Whether you’re a long time user of Spring Boot or just getting started with it, there are numerous resources out there that you can leverage. Knowing what’s available for your specific need is not always obvious and this blog post is aimed toward helping you to navigate through these resources.
As a software developer, you probably already know that reading any project’s documentation can help you save a lot of time and effort. The Spring Boot reference documentation is a comprehensive document containing everything you need to know about Spring Boot. It is available in multiple formats, multi-page HTML, single-page HTML, and PDF. You can choose the one that suits your needs. The documentation is versioned, with
current pointing to the latest GA release. Be sure to read the documentation of the version that you are currently on. For example, if you’re on Spring Boot 2.3.8, the reference documentation would be available at https://docs.spring.io/spring-boot/docs/2.3.8.RELEASE/reference/htmlsingle/.
Spring Boot builds on a number of other projects, each with their own reference documentation. You can find a complete list of these projects and their documentation here.
The reference documentation is information-oriented and while it contains a wealth of information, it can be a bit overwhelming for newcomers. If you’re looking to get started with Spring Boot or try out specific real-world scenarios, Spring Guides provide a curated list of hands-on instructions that you can follow.
Without the right guidance, upgrading software can be a long and tedious process. On the Spring Boot team, we try to maintain back-compatibility as much as possible but occasionally break things when that is the best option. To minimize upgrade pain, each minor and major release is accompanied with detailed release notes containing upgrade instructions at the top.
The release notes are available on the Spring Boot Wiki. In order to make the migration as smooth as possible, we recommend not skipping versions. If you are more than one release behind, please make sure that you also review the release notes of the versions that you jumped.
If you’re just looking to get a quick glimpse at the list of changes that went into a particular release, every released version is associated with a changelog.
Depending on the version you are upgrading to, you might need to plan in advance to allocate enough time for the upgrade. Here are some resources that can help with planning:
Additionally, every minor and major release is accompanied with milestone releases. Even if you don’t try out the milestones, you can look at the changelog for the milestone release to get an idea of the amount of changes that you will need to make to your project when upgrading. The release notes are also updated with every milestone release.

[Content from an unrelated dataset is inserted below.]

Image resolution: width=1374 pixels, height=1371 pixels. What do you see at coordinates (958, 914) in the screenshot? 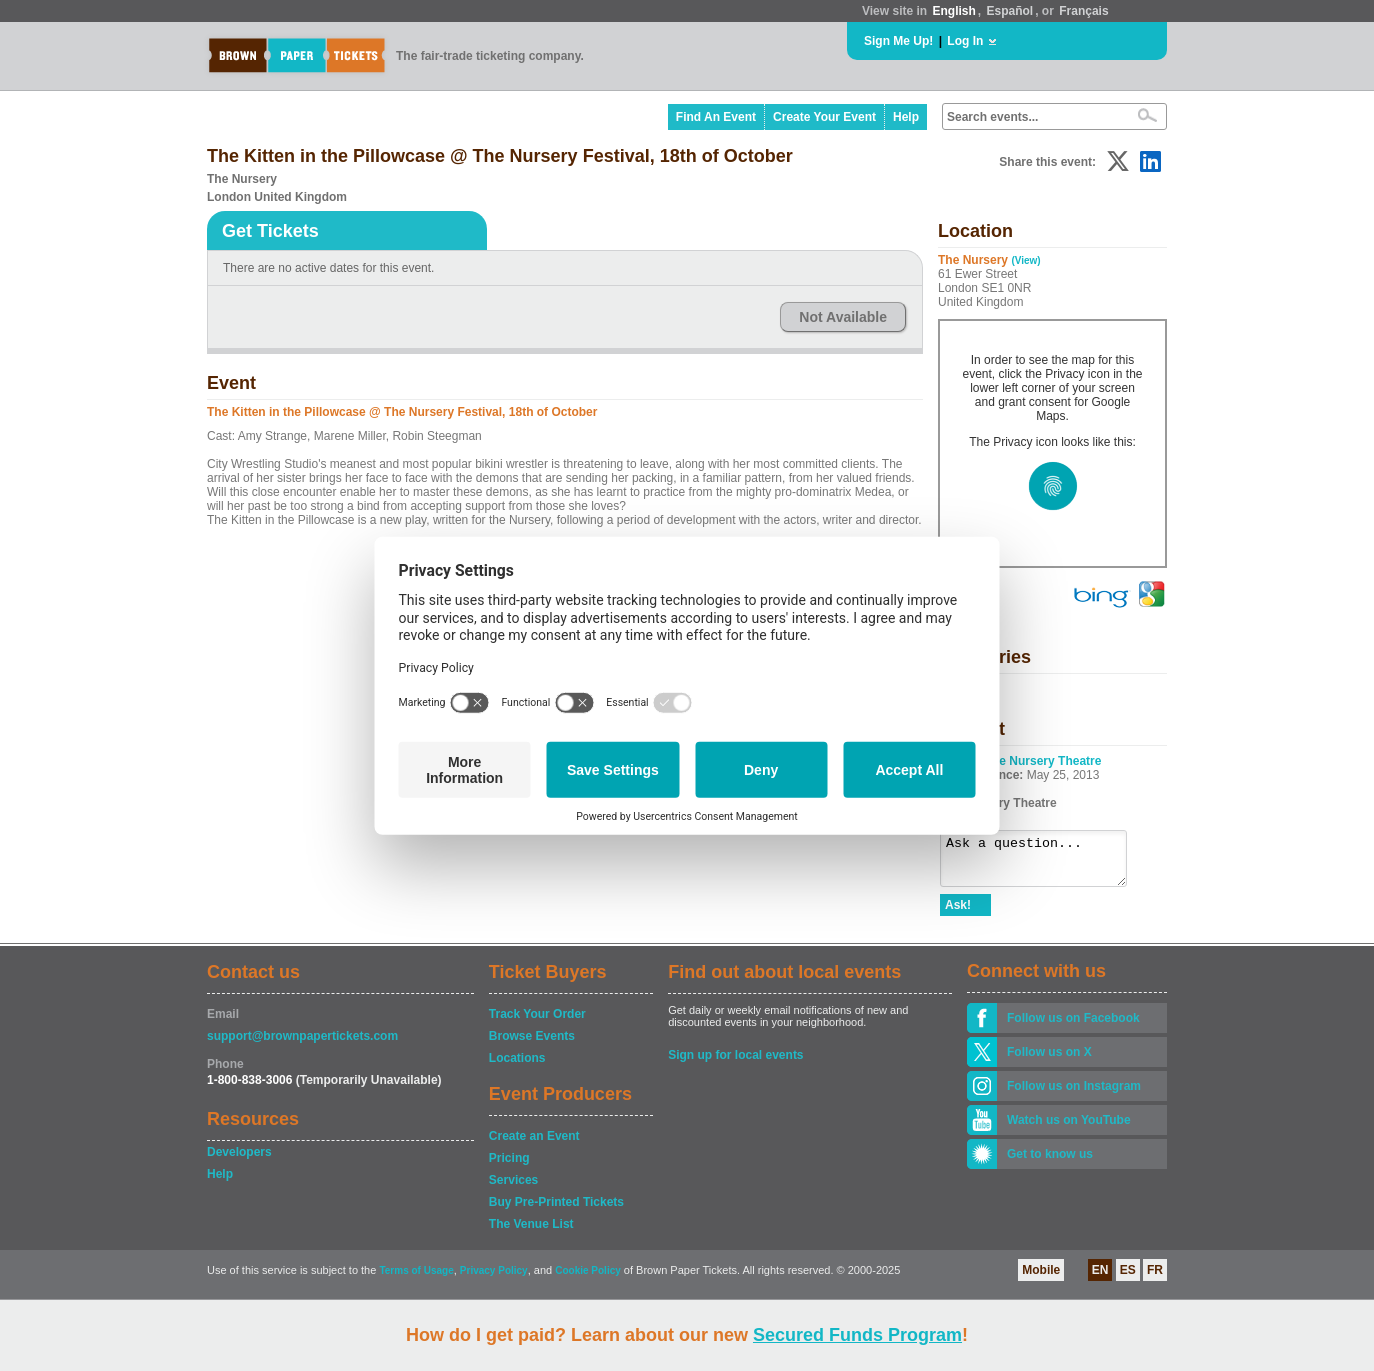
I see `Ask!` at bounding box center [958, 914]. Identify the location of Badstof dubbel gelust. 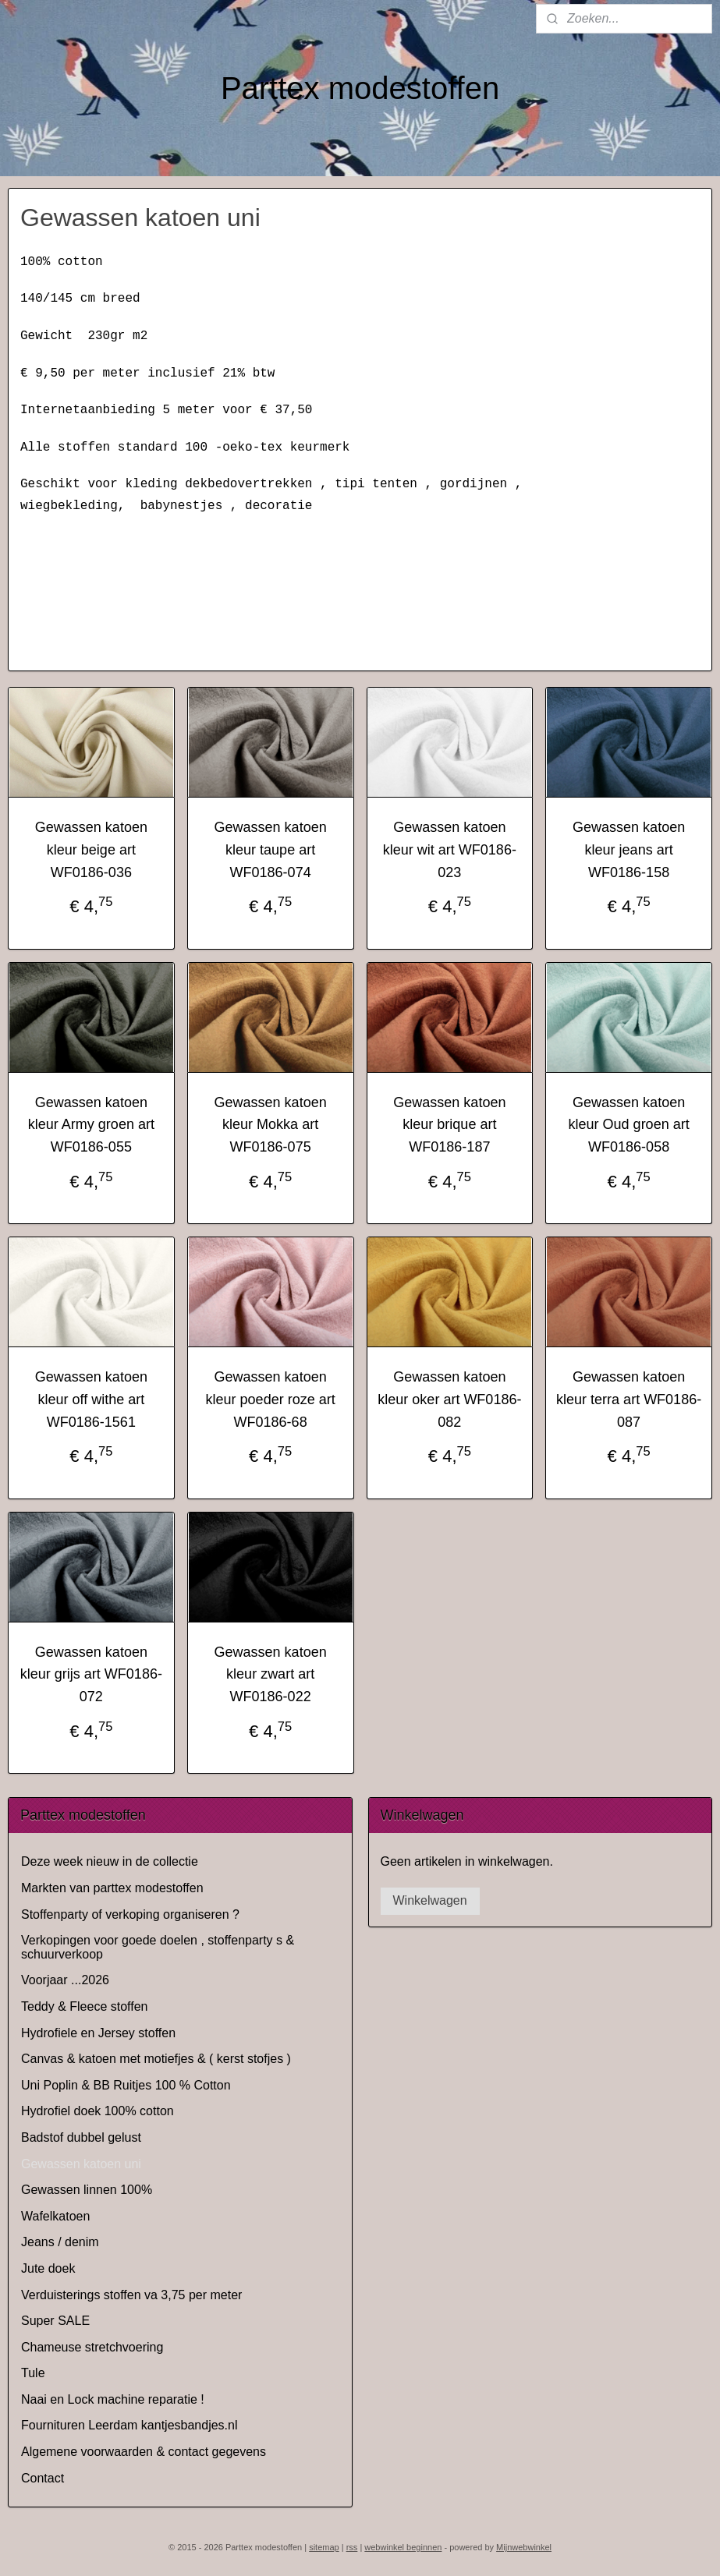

The Spring community is large with lots of helpful people willing to answer questions. If you have trouble with Spring Boot, you can ask questions on the Spring Boot Gitter channel or on StackOverflow with the
spring-boot tag. Before asking your question, it’s a good idea to verify that someone else hasn’t already got an answer to the same question. A simple google search should help with that.
We like to use the Spring Boot issue tracker for tracking bugs and enhancements. If you think you’ve found a bug in Spring Boot or would like to request an enhancement, you can create a new issue on the issue tracker. In case you’ve found a bug, attaching a minimal sample to the issue that reproduces the issue is very helpful for the maintainers. A minimal sample can be created by going to start.spring.io.
We hope that, for most scenarios, you will find what you need in these resources. If you stumble upon a problem in them, or find that something is missing, we would love for you to help us improve them.